Author portrait

Michael Walters

Three girls in white dresses look up at Hanging Rock,

Picnic at Hanging Rock

Director: Peter Weir

Release year: 1975

On an outing from their boarding school in the Australian outback, four girls wander around the base of Hanging Rock and are tempted to climb higher. The rocks seem to have ghostly powers and the girls fall asleep in a stone circle near the top. Three of them walk through a gap and disappear. A teacher from the group is also seen walking up to Hanging Rock and also goes missing. The mystery engulfs the school and the local community.

It’s clearly an excellent film. The schoolgirls all give strong performances, the audio is cleverly used to make the viewer feel unsettled watching the corseted, gloved girls in an ancient wilderness teeming with insects and birds, but... I couldn’t get into it. Because I only read the book last week, the faithfulness of the adaptation makes the film seem uninspired. Chunks of dialogue are taken straight from the novel. I can’t seem to see the film on its own merits.

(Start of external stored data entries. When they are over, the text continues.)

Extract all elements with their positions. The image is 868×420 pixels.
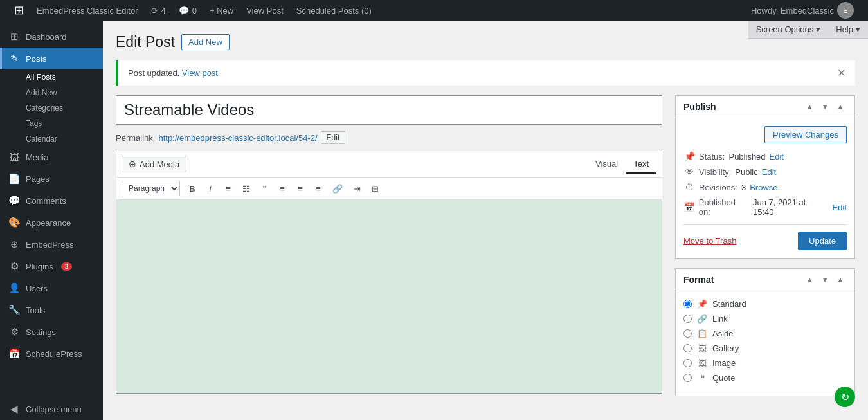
- add-new-button[interactable]: Add New: [181, 34, 230, 50]
- link-button[interactable]: 🔗: [328, 180, 347, 197]
- help-chevron: ▾: [856, 24, 860, 34]
- format-standard-label[interactable]: Standard: [712, 299, 746, 309]
- admin-menu: ⊞ Dashboard ✎ Posts All Posts Add New Ca…: [0, 21, 103, 420]
- status-edit-link[interactable]: Edit: [770, 152, 784, 161]
- visibility-icon: 👁: [683, 167, 695, 177]
- blockquote-icon: ": [263, 184, 266, 194]
- sidebar-item-all-posts[interactable]: All Posts: [0, 69, 103, 85]
- site-name-item[interactable]: EmbedPress Classic Editor: [30, 0, 145, 21]
- new-item[interactable]: + New: [203, 0, 240, 21]
- sidebar-item-categories[interactable]: Categories: [0, 100, 103, 116]
- sidebar-item-plugins[interactable]: ⚙ Plugins 3: [0, 255, 103, 277]
- sidebar-item-pages[interactable]: 📄 Pages: [0, 168, 103, 190]
- editor-wrap: ⊕ Add Media Visual Text Paragraph: [116, 151, 662, 394]
- align-left-button[interactable]: ≡: [274, 180, 291, 197]
- paragraph-select[interactable]: Paragraph: [122, 181, 180, 196]
- visibility-edit-link[interactable]: Edit: [762, 167, 776, 177]
- table-button[interactable]: ⊞: [366, 180, 383, 197]
- format-gallery-label[interactable]: Gallery: [712, 343, 739, 353]
- screen-options-button[interactable]: Screen Options ▾: [748, 21, 829, 39]
- revisions-browse-link[interactable]: Browse: [750, 183, 777, 192]
- published-row: 📅 Published on: Jun 7, 2021 at 15:40 Edi…: [683, 197, 847, 217]
- scheduled-label: Scheduled Posts (0): [296, 6, 372, 15]
- help-button[interactable]: Help ▾: [828, 21, 868, 39]
- updates-count: 4: [161, 6, 166, 15]
- notice-message: Post updated.: [128, 68, 179, 78]
- sidebar-item-users[interactable]: 👤 Users: [0, 277, 103, 299]
- format-link-radio[interactable]: [683, 315, 692, 323]
- update-button[interactable]: Update: [798, 232, 847, 250]
- sidebar-media-label: Media: [26, 152, 48, 162]
- sidebar-item-tools[interactable]: 🔧 Tools: [0, 299, 103, 321]
- sidebar-item-posts[interactable]: ✎ Posts: [0, 48, 103, 69]
- revisions-value: 3: [741, 183, 746, 192]
- ordered-list-button[interactable]: ☷: [238, 180, 255, 197]
- sidebar-item-tags[interactable]: Tags: [0, 116, 103, 131]
- sidebar-item-appearance[interactable]: 🎨 Appearance: [0, 212, 103, 233]
- sidebar-item-comments[interactable]: 💬 Comments: [0, 190, 103, 212]
- published-edit-link[interactable]: Edit: [833, 203, 847, 212]
- preview-changes-button[interactable]: Preview Changes: [764, 126, 847, 143]
- format-standard-radio[interactable]: [683, 300, 692, 308]
- notice-close-button[interactable]: ✕: [837, 67, 845, 79]
- format-gallery-radio[interactable]: [683, 344, 692, 352]
- refresh-button[interactable]: ↻: [835, 387, 855, 407]
- revisions-row: ⏱ Revisions: 3 Browse: [683, 182, 847, 192]
- comments-item[interactable]: 💬 0: [172, 0, 203, 21]
- sidebar-settings-label: Settings: [26, 327, 56, 337]
- new-label: + New: [210, 6, 233, 15]
- unordered-list-button[interactable]: ≡: [220, 180, 237, 197]
- add-media-icon: ⊕: [129, 159, 136, 169]
- align-right-icon: ≡: [316, 184, 321, 194]
- format-image-radio[interactable]: [683, 359, 692, 367]
- format-quote-label[interactable]: Quote: [712, 373, 735, 383]
- wp-logo-item[interactable]: ⊞: [8, 0, 30, 21]
- italic-button[interactable]: I: [202, 180, 219, 197]
- sidebar-appearance-label: Appearance: [26, 218, 71, 228]
- sidebar-item-embedpress[interactable]: ⊕ EmbedPress: [0, 233, 103, 255]
- status-value: Published: [728, 152, 765, 161]
- permalink-url[interactable]: http://embedpress-classic-editor.local/5…: [158, 133, 317, 143]
- bold-button[interactable]: B: [184, 180, 201, 197]
- format-toggle-button[interactable]: ▲: [834, 274, 847, 286]
- format-aside-radio[interactable]: [683, 329, 692, 338]
- sidebar-comments-label: Comments: [26, 196, 66, 206]
- link-icon: 🔗: [332, 184, 343, 194]
- sidebar-item-media[interactable]: 🖼 Media: [0, 147, 103, 168]
- updates-item[interactable]: ⟳ 4: [145, 0, 172, 21]
- embedpress-icon: ⊕: [8, 239, 21, 250]
- editor-area[interactable]: [116, 200, 662, 393]
- add-media-button[interactable]: ⊕ Add Media: [122, 156, 186, 172]
- tab-text[interactable]: Text: [626, 155, 656, 174]
- align-center-button[interactable]: ≡: [292, 180, 309, 197]
- tab-visual[interactable]: Visual: [588, 155, 626, 174]
- format-quote-radio[interactable]: [683, 374, 692, 382]
- permalink-label: Permalink:: [116, 133, 155, 143]
- blockquote-button[interactable]: ": [256, 180, 273, 197]
- publish-collapse-down[interactable]: ▼: [818, 101, 831, 113]
- sidebar-item-schedulepress[interactable]: 📅 SchedulePress: [0, 343, 103, 365]
- indent-button[interactable]: ⇥: [348, 180, 365, 197]
- format-image-label[interactable]: Image: [712, 358, 736, 368]
- sidebar-item-calendar[interactable]: Calendar: [0, 131, 103, 147]
- permalink-edit-button[interactable]: Edit: [321, 131, 346, 144]
- sidebar-item-add-new-post[interactable]: Add New: [0, 85, 103, 100]
- format-link-label[interactable]: Link: [712, 314, 728, 324]
- italic-icon: I: [209, 184, 212, 194]
- format-collapse-down[interactable]: ▼: [818, 274, 831, 286]
- sidebar-item-settings[interactable]: ⚙ Settings: [0, 321, 103, 343]
- sidebar-item-dashboard[interactable]: ⊞ Dashboard: [0, 26, 103, 48]
- view-post-item[interactable]: View Post: [240, 0, 290, 21]
- format-panel-body: 📌 Standard 🔗 Link 📋 Aside: [676, 291, 854, 396]
- view-post-link[interactable]: View post: [182, 68, 218, 78]
- format-aside-label[interactable]: Aside: [712, 329, 734, 338]
- align-right-button[interactable]: ≡: [310, 180, 327, 197]
- publish-collapse-up[interactable]: ▲: [803, 101, 816, 113]
- post-title-input[interactable]: [124, 101, 654, 119]
- publish-toggle-button[interactable]: ▲: [834, 101, 847, 113]
- move-to-trash-button[interactable]: Move to Trash: [683, 236, 736, 246]
- format-collapse-up[interactable]: ▲: [803, 274, 816, 286]
- post-title-wrap: [116, 95, 662, 125]
- avatar[interactable]: E: [837, 2, 854, 19]
- scheduled-item[interactable]: Scheduled Posts (0): [290, 0, 378, 21]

This hasn’t happened to me before. I wrote notes on the book at the weekend on Patreon, and there’s no point in repeating myself. I don’t think the film brings enough new to the story. There’s a stronger focus on the potential lesbian relationships in such a female-centric community, and the friendship between Michael and Albert has gay undertones that I didn’t pick up in the book, but it isn’t enough of a differentiation. A disappointing experience.